[Saved entries]

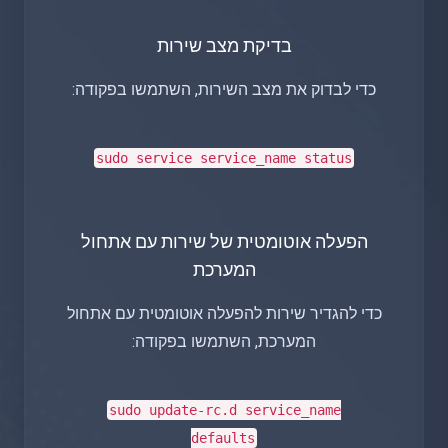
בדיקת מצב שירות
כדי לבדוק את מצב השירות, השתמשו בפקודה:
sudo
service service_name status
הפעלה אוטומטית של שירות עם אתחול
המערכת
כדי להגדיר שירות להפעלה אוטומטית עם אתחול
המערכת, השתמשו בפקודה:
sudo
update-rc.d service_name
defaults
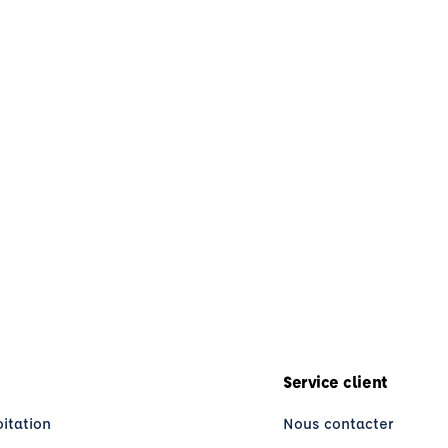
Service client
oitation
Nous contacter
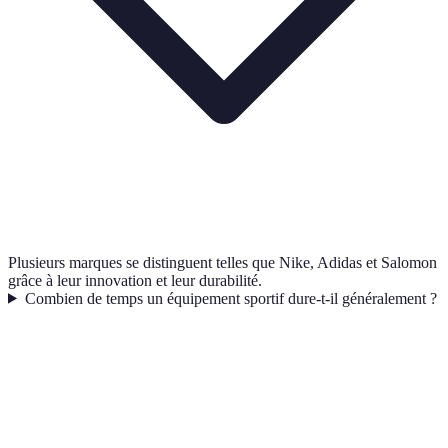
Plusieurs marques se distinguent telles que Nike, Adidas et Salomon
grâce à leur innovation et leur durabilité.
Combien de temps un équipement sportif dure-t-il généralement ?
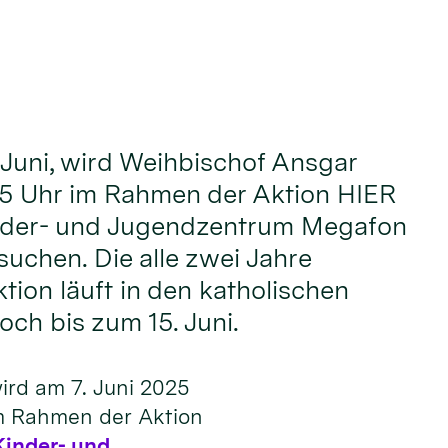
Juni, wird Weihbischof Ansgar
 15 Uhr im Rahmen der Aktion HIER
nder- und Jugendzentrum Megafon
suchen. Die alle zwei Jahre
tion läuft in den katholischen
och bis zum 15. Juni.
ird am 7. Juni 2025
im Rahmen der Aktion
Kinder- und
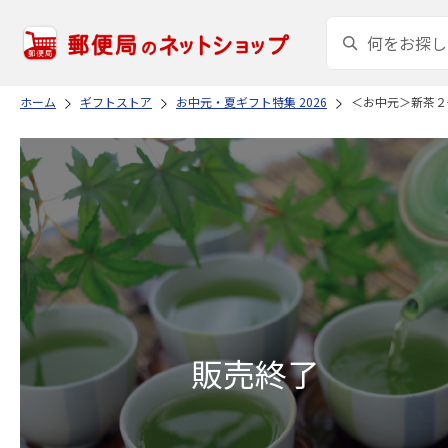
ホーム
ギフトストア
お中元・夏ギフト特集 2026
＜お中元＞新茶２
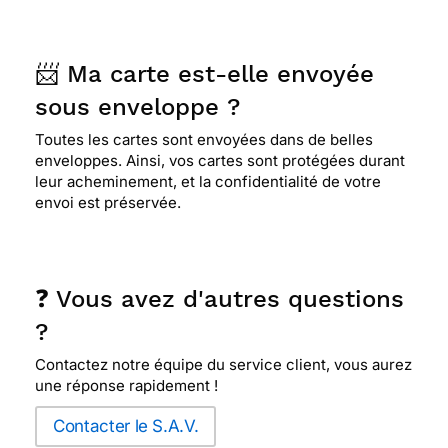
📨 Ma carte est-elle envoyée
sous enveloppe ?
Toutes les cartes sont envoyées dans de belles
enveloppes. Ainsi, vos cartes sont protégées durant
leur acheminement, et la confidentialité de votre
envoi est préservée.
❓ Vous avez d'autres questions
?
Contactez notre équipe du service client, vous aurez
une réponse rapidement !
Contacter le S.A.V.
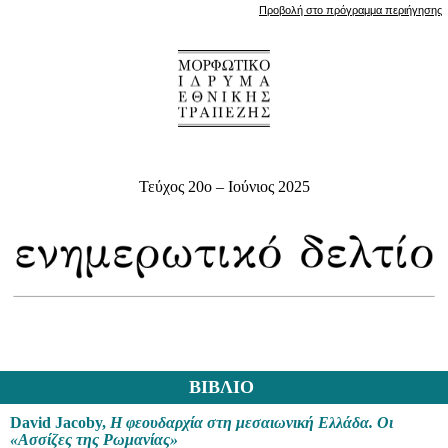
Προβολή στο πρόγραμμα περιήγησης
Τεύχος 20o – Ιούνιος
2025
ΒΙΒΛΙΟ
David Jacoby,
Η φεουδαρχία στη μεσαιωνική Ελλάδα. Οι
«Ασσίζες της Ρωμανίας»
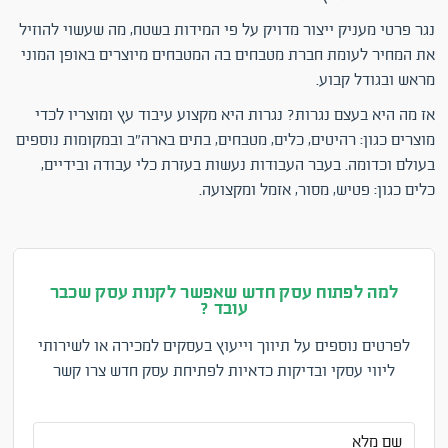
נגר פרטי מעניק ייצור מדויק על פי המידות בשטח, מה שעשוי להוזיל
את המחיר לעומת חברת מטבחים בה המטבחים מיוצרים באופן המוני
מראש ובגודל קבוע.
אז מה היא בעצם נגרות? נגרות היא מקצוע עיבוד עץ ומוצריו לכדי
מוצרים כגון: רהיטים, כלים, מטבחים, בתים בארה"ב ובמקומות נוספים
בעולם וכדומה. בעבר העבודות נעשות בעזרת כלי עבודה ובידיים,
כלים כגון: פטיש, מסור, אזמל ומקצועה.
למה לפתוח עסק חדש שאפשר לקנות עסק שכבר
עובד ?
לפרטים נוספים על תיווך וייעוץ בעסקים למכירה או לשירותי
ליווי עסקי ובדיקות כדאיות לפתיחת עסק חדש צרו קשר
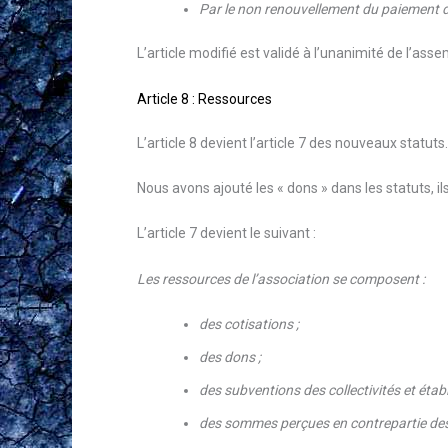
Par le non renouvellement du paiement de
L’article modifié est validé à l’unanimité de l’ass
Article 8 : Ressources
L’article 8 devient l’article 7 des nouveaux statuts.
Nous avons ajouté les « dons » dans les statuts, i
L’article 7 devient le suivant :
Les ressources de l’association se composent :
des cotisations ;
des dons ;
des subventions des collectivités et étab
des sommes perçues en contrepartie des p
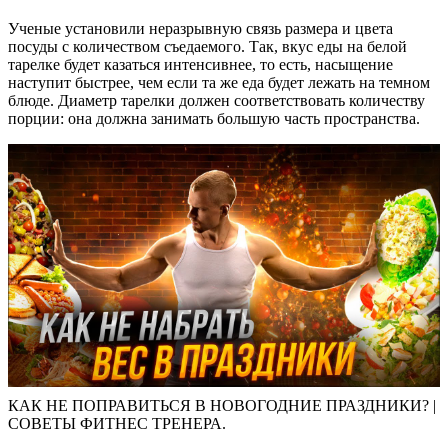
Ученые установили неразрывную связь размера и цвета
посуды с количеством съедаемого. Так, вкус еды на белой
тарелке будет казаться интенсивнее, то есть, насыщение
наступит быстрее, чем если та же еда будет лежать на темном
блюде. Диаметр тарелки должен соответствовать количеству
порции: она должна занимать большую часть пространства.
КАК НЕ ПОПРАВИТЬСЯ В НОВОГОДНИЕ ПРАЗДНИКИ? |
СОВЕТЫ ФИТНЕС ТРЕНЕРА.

## TASK ITEM
Using the entries above, reproduce word for word only the lines from the one that contains "une réponse rapidement !" to the one that contains "בעולם וכדומה. בעבר", both ends included, and drop every picture.

## EXPECTED OUTPUT
une réponse rapidement !
Contacter le S.A.V.
Προβολή στο πρόγραμμα περιήγησης
Τεύχος 20o – Ιούνιος
2025
ΒΙΒΛΙΟ
David Jacoby,
Η φεουδαρχία στη μεσαιωνική Ελλάδα. Οι
«Ασσίζες της Ρωμανίας»
נגר פרטי מעניק ייצור מדויק על פי המידות בשטח, מה שעשוי להוזיל
את המחיר לעומת חברת מטבחים בה המטבחים מיוצרים באופן המוני
מראש ובגודל קבוע.
אז מה היא בעצם נגרות? נגרות היא מקצוע עיבוד עץ ומוצריו לכדי
מוצרים כגון: רהיטים, כלים, מטבחים, בתים בארה"ב ובמקומות נוספים
בעולם וכדומה. בעבר העבודות נעשות בעזרת כלי עבודה ובידיים,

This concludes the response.